One difference between dad and I was that he thought that commercial broadcasting was brilliant and I usually preferred BBC programmes. I thought that even when the BBC showed american imports like 'Star Trek' then the BBC television programmes were more formal, informative and engaging than their equivalent programmes on ITV. But since the television was dad's and the new and expensive colour license was paid for out of his wages then his view, that ITV did light entertainment better and with less condescension than the BBC, always won when he was around. I was often tempted to get out of the armchair I was in and leave the room when he changed the channel mid BBC programme in front of us, but that looked like sulking. I had to careful to not be seen to sulk at other people's choices. It was 'bad form' to appear to sulk whilst I was being kept in comfort that I could not pay for myself, where I could not choose differently. My leaving the room when dad changed the channel would have made dad mildly aware of opinions he did not share, but not uncomfortable enough for him to regret his choice of entertainment at that moment. Other people were contrary, for not being like him. He was always himself.
As for me, I hated the adverts for the same reason that dad liked them. He could afford the goods advertised, and get them if he wanted to. Particularly the beer that was advertised with great machismo. For being kept on half the pocket money of other boys, both in the parental house and at the boarding school I could never afford anything that was advertised. Though with the pocket money, my four years younger sister was probably on the same money. The idea was that we should be treated as equals. The fact that my contemporaries were different to her contemporaries meant nothing to Mother. We were both children, therefore not adults, therefore we were both the same inside regardless of our actual age or different gender.
It was hard to accept being squashed into the parental household in the many different ways that there were to shrink us, none of which seemed to apply to dad. My understanding lagged well behind my reactions. When I felt angry then the anger itself actively crippled me. One of my parent's commandments, which they flouted when it suited them, was 'thou shalt not be angry'. If any one said 'It's not fair' in the parental house then another person would pipe up 'Well it is not raining, so what is your problem?'. We sure knew how to make heavy weather out of life for each other when we wanted to.
For being at the boarding school for three quarters of the year whatever I knew about Gran and Grandad came in letters and phone calls from Mother. Mother always interposed herself between me and them. After going to the boarding school I rarely went to stay with them, or saw them in themselves.

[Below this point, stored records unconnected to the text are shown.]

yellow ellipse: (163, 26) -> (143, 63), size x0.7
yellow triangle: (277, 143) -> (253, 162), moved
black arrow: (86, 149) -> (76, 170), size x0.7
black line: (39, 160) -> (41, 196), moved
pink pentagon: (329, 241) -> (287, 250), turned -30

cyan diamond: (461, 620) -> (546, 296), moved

I still treasured the memory of staying with them at age ten and finding a push bike my size in the farm sheds next door. I remembered how good I felt for finding my balance/learning to ride a bike 'on my own' and going round in small circles in that farmyard. The last bike I'd had was from my parents. It was a blue and white bike for a six year old with an extra small wheel either side the rear wheel so I could not fall off it. I had outgrown it quite quickly. With my grandparents I could, and did, change in myself. I could see my parents on slightly different terms from how they wanted to be seen, with me firmly subordinated as a small part of their unit.

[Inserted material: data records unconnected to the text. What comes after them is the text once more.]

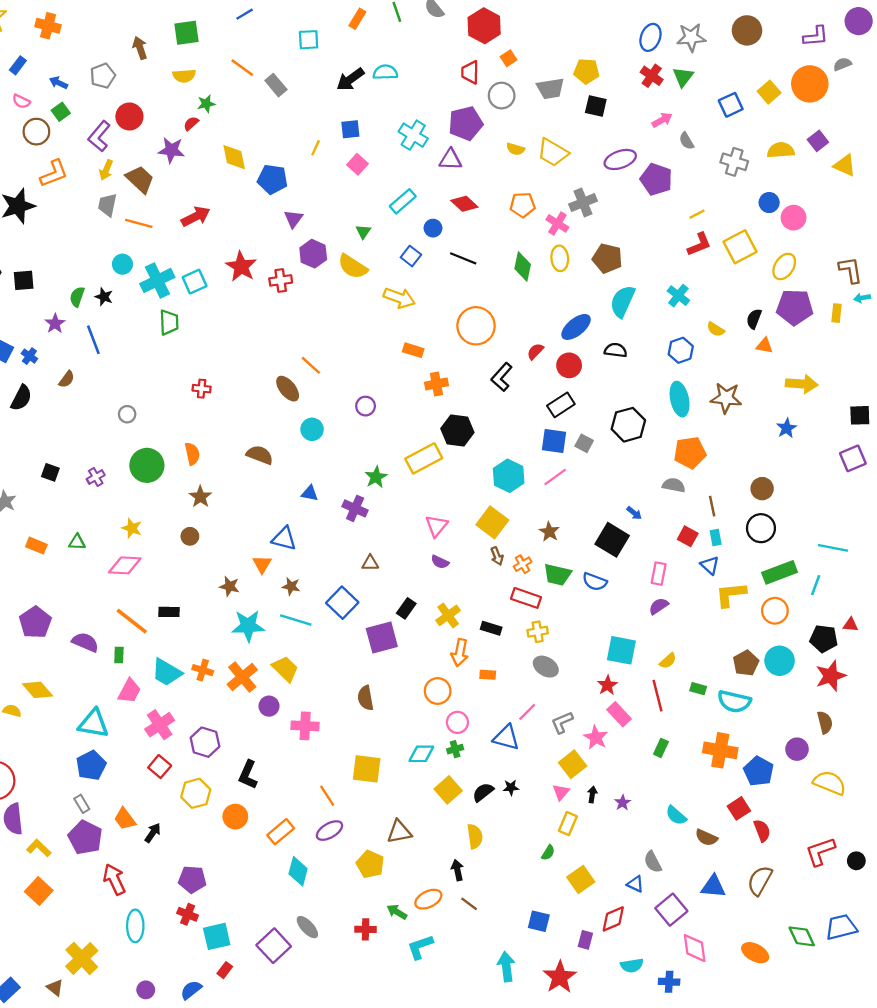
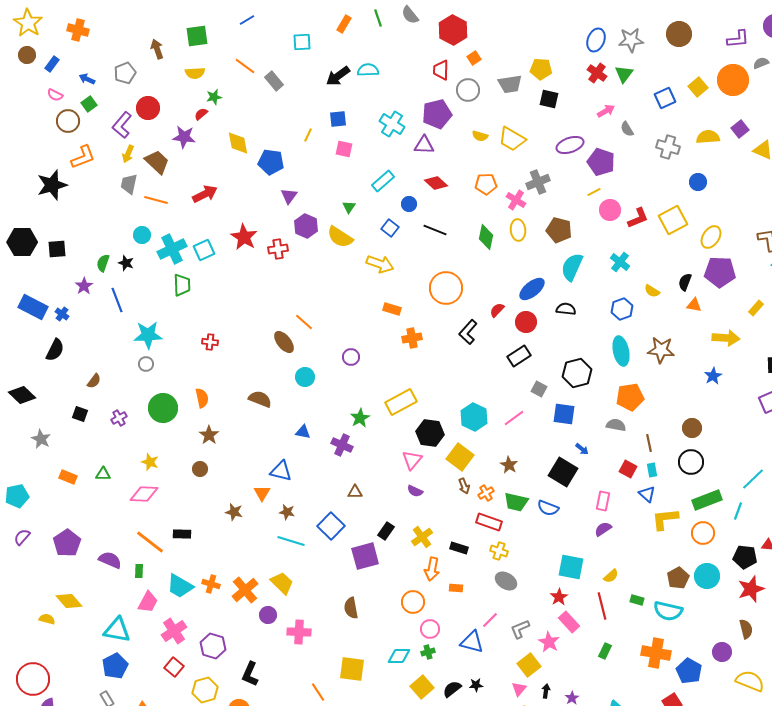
pink square: (357, 164) -> (344, 149), turned -30
yellow line: (697, 214) -> (594, 192), moved
pink circle: (794, 218) -> (610, 210), moved
yellow rectangle: (837, 313) -> (756, 308), moved, turned 35
brown semicircle: (67, 379) -> (94, 381), moved
black hexagon: (457, 430) -> (430, 433), moved
blue square: (554, 441) -> (564, 414), moved
cyan line: (833, 548) -> (753, 479), turned -55
cyan star: (248, 626) -> (148, 335), moved
yellow cross: (538, 632) -> (499, 551), turned 30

But at the boarding school Mother was my sole connection to the parental house and beyond. Nobody else wrote or rang. Whatever was actually going on in the town and with family I was locked in to by what Mother's version being the only version of events I could get. In the parental house I was her helper and she was my minder, so I was just as trapped there. There seemed to be no way of loosening the grip Mother had on me, partly because when Mother seemingly did so well out of the arrangement and dad got what he wanted-having nearly as little to do with me as he wanted, then even as I was openly losing my sense of choice that was all that was open. Nobody could get close enough for long enough to question my parents wisdom over me.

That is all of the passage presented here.